Ao assumir sua real essência, a de um indivíduo que a ciência hoje denomina como uma mulher transexual, um homem que não se adequa à sua condição biológica, Lili transforma a própria vida e da companheira que, impressionantemente resignada — apesar de atônita por saber que, cedo ou tarde, vai perder o grande amor de sua vida — retribui todo o apoio que Einar sempre lhe devotara e aceita que o marido assuma publicamente a nova identidade. Quando ele, enfim, decide se submeter a uma polêmica — e arriscada — cirurgia de redesignação de gênero no hospital em que clínica o doutor Warnekros, personagem de Sebastian Koch, na Alemanha, Gerda o acompanha, já contando com o interesse amoroso de Hans Axgil, de Matthias Schoenaerts. Na primeira etapa da intervenção tudo corre bem, mas o fim de Lili não é feliz, uma vez que os procedimentos correlatos à operação a que se submete eram bastante rudimentares, mesmo passados mais de cinco anos.
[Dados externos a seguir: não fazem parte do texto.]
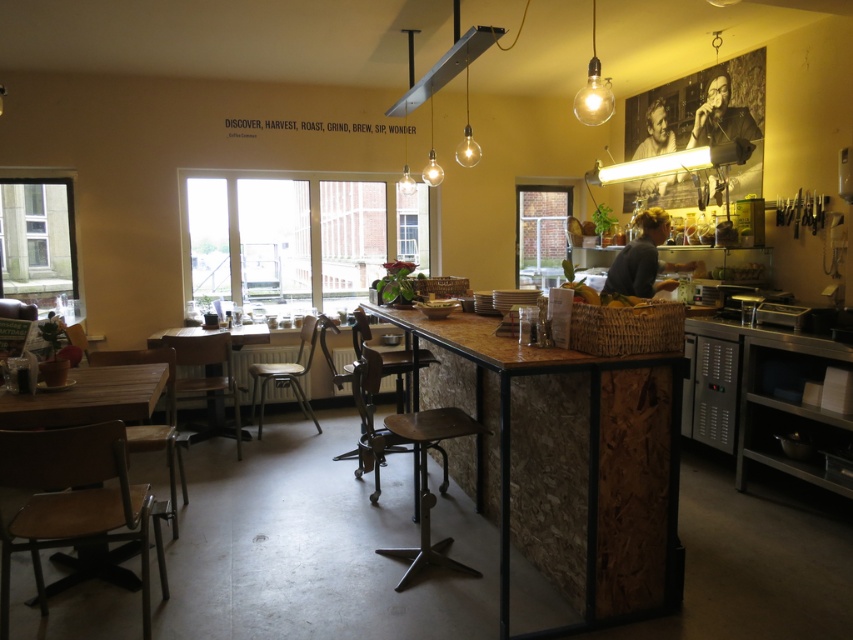 You are a customer entering the cozy cafe and want to sit down. You see the wooden seat at center and the translucent glass bulb at upper center. Which object is taller?

The wooden seat at center is taller than the translucent glass bulb at upper center.

From the picture: You are sitting in the wooden seat at center of the cozy cafe and want to look at the translucent glass bulb at upper center. In which direction should you turn your head?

O reencontro de Tom Hooper e Eddie Redmayne, já convertido em talismã do diretor desde o sucesso estrepitoso de “Les Misérables” (2012), fora a ocasião perfeita a fim de manter a oxigenação da carreira de ambos: Redmayne corroborara seu empenho discreto em se provar capaz de superar outro desafio como em “A Teoria de Tudo” e ser tido, com toda a justiça, como um dos melhores atores de sua geração, e Hooper partira para um tour de force tanto mais difícil e que lhe exigiu muito mais de suas conhecidas mandracas que deixa-nos a todos vidrados. A única lástima em “A Garota Dinamarquesa” foi Eddie Redmayne, a exemplo de Linda Hunt, William Hurt, Gwyneth Paltrow e Hilary Swank não ter faturado mais um homenzinho dourado por interpretar um personagem de gênero fluido, como os colegas. Mas ele ainda dispõe de todo o tempo do mundo.